At the start of May Marc Bolland will be celebrating a year in full day-to-day control of high street mainstay Marks & Spencer (M&S), one of the most high profile positions in UK retail.
Anyone taking over the reins from Sir Stuart Rose was never going to find it easy living up to the reputation of the man who resurrected the retailer in the second half of the last century.
Even before Bolland took over the role of CEO at M&S, the UK retail boss was already coming under criticism for the size of his remuneration.
If M&S meets consensus market expectations for its full-year, when results are released near the end of May, then Bolland could earn himself almost £15 million this year alone once bonus and a company share plan are factored in.
A rumoured rebellion over pay at last year’s AGM did not materialise however and six months later its fourth quarter results, published this week, suggest that shareholders may have been right to keep the faith.
“Bolland has followed Sir Stuart Rose’s tradition of coming out with much better figures than the market was predicting,” Maureen Hinton, Practice Leader at Verdict Research, commented.
Once the extra five days from the previous year were taken into account, underlying group sales grew by a healthy 4.2 per cent year-on-year.
Following the results, however, Bolland admitted that consumer confidence had “hit the wall” over the last few months and that the retail environment would remain “absolutely challenging” over the coming year.
Hinton continued: “M&S is in a stronger position that many others on the high street in that its middle market positioning and its core customer base places it in just the right spot in the current retail and economic climate.”
It is fair to say that Bolland’s first six months in charge have not been overly spectacular, as the Dutchman has followed a strategy of evolution rather than revolution.
In its Q4 statement fairly gentle targets were set domestically with just a two per cent rise in UK retail space expected in the next year, with the priority being to grow margins with costs expected to grow five per cent in the period.
Retail analyst for chartered accountants BDO Jamie Talmage argues that Bolland is quite sensibly continuing down the path previous boss Rose laid for the company.
“Not being radical and trusting the existing approach is exactly the right strategy given the current difficult market conditions,” Talmage said.
“In the longer term he will have to come up with some new ideas, but at the moment focusing on operational excellence is paying dividends.”
One of the few major announcements Bolland has made in the last 12 months is the retailer’s re-entry into France with a new store on the Champs-Elysées in the heart of Paris later this year.
General consensus agrees that the exit of M&S from France and other European countries in 2001 had more to do with domestic struggles than performance in those regions.
Even so it will take all of Bolland’s experience of continental markets to adapt the M&S model to guarantee success in these markets.
Sam Hart, analyst at Charles Stanley, commented: “Since 2001 M&S has raised its game in terms of the quality of its offering, in general merchandise and in food.

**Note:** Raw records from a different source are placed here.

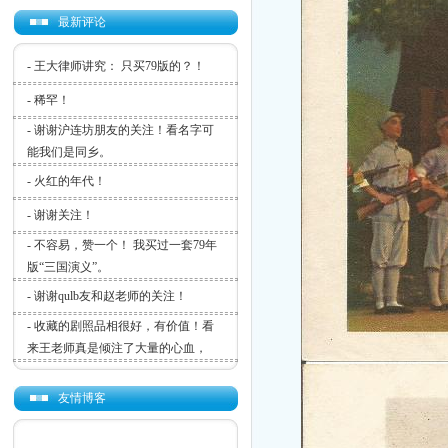
最新评论
-
王大律师讲究： 只买79版的？！
-
稀罕！
-
谢谢沪连坊朋友的关注！看名字可
能我们是同乡。
-
火红的年代！
-
谢谢关注！
-
不容易，赞一个！ 我买过一套79年
版“三国演义”。
-
谢谢qulb友和赵老师的关注！
-
收藏的剧照品相很好，有价值！看
来王老师真是倾注了大量的心血，
友情博客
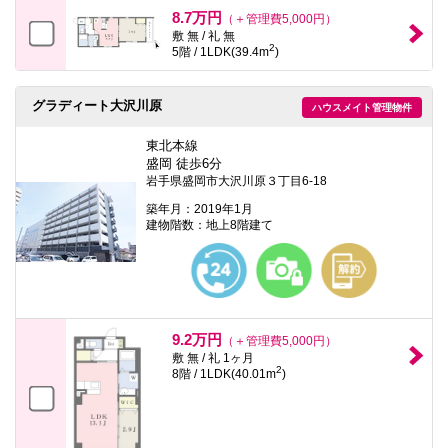
8.7万円
（＋管理費5,000円）
敷 無 / 礼 無
2
5階 / 1LDK(39.4m
)
グラディート大沢川原
ハウスメイト管理物件
東北本線
盛岡 徒歩6分
岩手県盛岡市大沢川原３丁目6-18
築年月：2019年1月
建物階数：地上8階建て
9.2万円
（＋管理費5,000円）
敷 無 / 礼 1ヶ月
2
8階 / 1LDK(40.01m
)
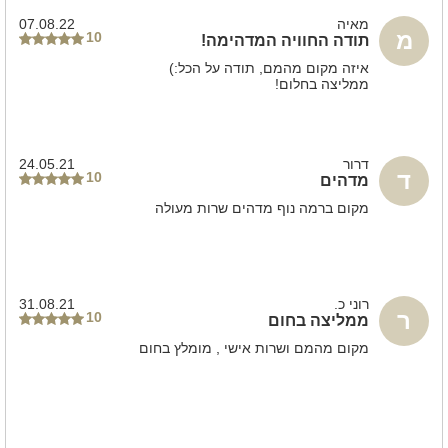
חדר רחצה
מאיה
07.08.22
מ
10
תודה החוויה המדהימה!
אבזור בחדרים
איזה מקום מהמם, תודה על הכל:)
מיטה זוגית
ממליצה בחלום!
דרור
24.05.21
ד
10
מדהים
מקום ברמה נוף מדהים שרות מעולה
רוני כ.
31.08.21
ר
10
ממליצה בחום
מקום מהמם ושרות אישי , מומלץ בחום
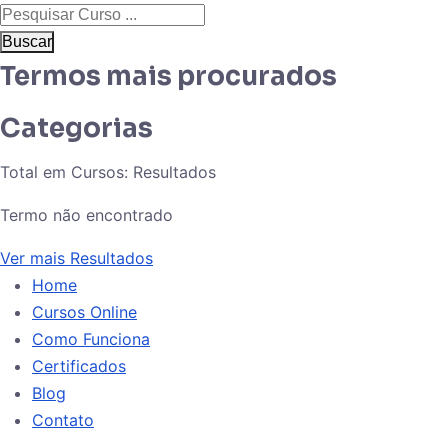
Buscar
Termos mais procurados
Categorias
Total em Cursos:
Resultados
Termo não encontrado
Ver mais Resultados
Home
Cursos Online
Como Funciona
Certificados
Blog
Contato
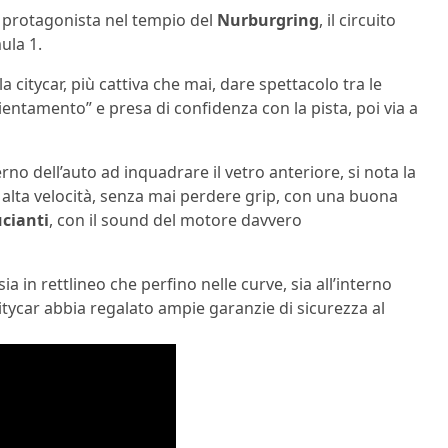
a protagonista nel tempio del
Nurburgring
, il circuito
ula 1.
ola citycar, più cattiva che mai, dare spettacolo tra le
mbientamento” e presa di confidenza con la pista, poi via a
rno dell’auto ad inquadrare il vetro anteriore, si nota la
 alta velocità, senza mai perdere grip, con una buona
ucianti
, con il sound del motore davvero
ia in rettlineo che perfino nelle curve, sia all’interno
citycar abbia regalato ampie garanzie di sicurezza al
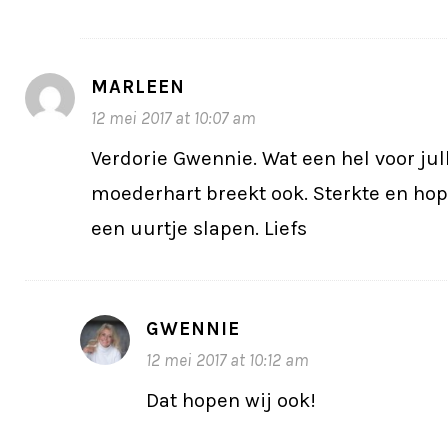
MARLEEN
12 mei 2017 at 10:07 am
Verdorie Gwennie. Wat een hel voor jull
moederhart breekt ook. Sterkte en hope
een uurtje slapen. Liefs
GWENNIE
12 mei 2017 at 10:12 am
Dat hopen wij ook!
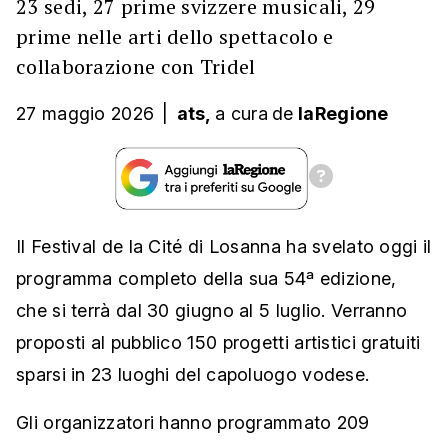
23 sedi, 27 prime svizzere musicali, 29
prime nelle arti dello spettacolo e
collaborazione con Tridel
27 maggio 2026
|
ats,
a cura
de
laRegione
Il Festival de la Cité di Losanna ha svelato oggi il
programma completo della sua 54ª edizione,
che si terrà dal 30 giugno al 5 luglio. Verranno
proposti al pubblico 150 progetti artistici gratuiti
sparsi in 23 luoghi del capoluogo vodese.
Gli organizzatori hanno programmato 209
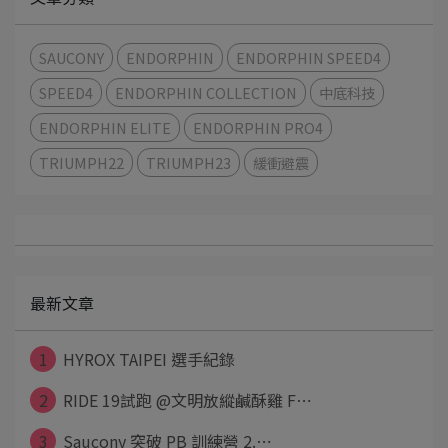
SAUCONY
ENDORPHIN
ENDORPHIN SPEED4
SPEED4
ENDORPHIN COLLECTION
中底科技
ENDORPHIN ELITE
ENDORPHIN PRO4
TRIUMPH22
TRIUMPH23
緩衝避震
最新文章
1
HYROX TAIPEI 選手紀錄
2
RIDE 19試跑 @文明放縱鹹酥雞 F⋯
3
Saucony 突破 PB 訓練營 2.⋯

Its distribution network is also much stronger which makes it well set up well international expansion.
“Question marks remain however over whether its products mix is suited to differing continental taste, in particular with food where Europeans tend to be less keen on convenience food than the British.”
Possibly Sir Stuart’s greatest achievement was to revive the retailer’s fashion department and there are some who believe that the vibrancy and quality of the retailer’s clothes offering will need to be looked at again.
Veteran market analyst for BGC Partners David Buik is full of praise for the advertising campaign that features such models as Lisa Snowdon, Jamie Redknapp and Twiggy, but thinks a major revamp of its clothing range is desperately needed.
“Frankly, to take M&S forward Bolland needs to deal with the fashion,” Buik argued.
“It is currently dowdy in the extreme and has little empathy with ladies aged between 18 and 50 years of age. They are the fashion conscious members of society. Heads must roll, probably starting with Executive Director of General Merchandise Kate Bostock.
“The advertising and models are fabulous- such a pity about the dreadful clothes. The clothing market is so competitive. Just look at what Next, Topshop and Primark bring to the party.”
Hart disagrees however arguing that M&S caters well to the older woman, and points to an aging population who are spending more on clothes than their parents did in old age, as proof M&S is following the right strategy.
“Too many retailers seem to be clamouring for the youth market, whereas it seems the trends M&S have been following seem to be strengthening,” Hart added.
Whatever this week’s results showed, it is clearly too soon to judge Bolland on the performance of M&S but we can assess him on his ambitions.
A ten per cent increase in international markets this year, solidifying the domestic market and cutting costs are all sensible measures in the current trading environment.
The economy will recover though and M&S will need at least a little stardust to remain in the nation’s hearts long term and this is likely to be Bolland’s biggest challenge.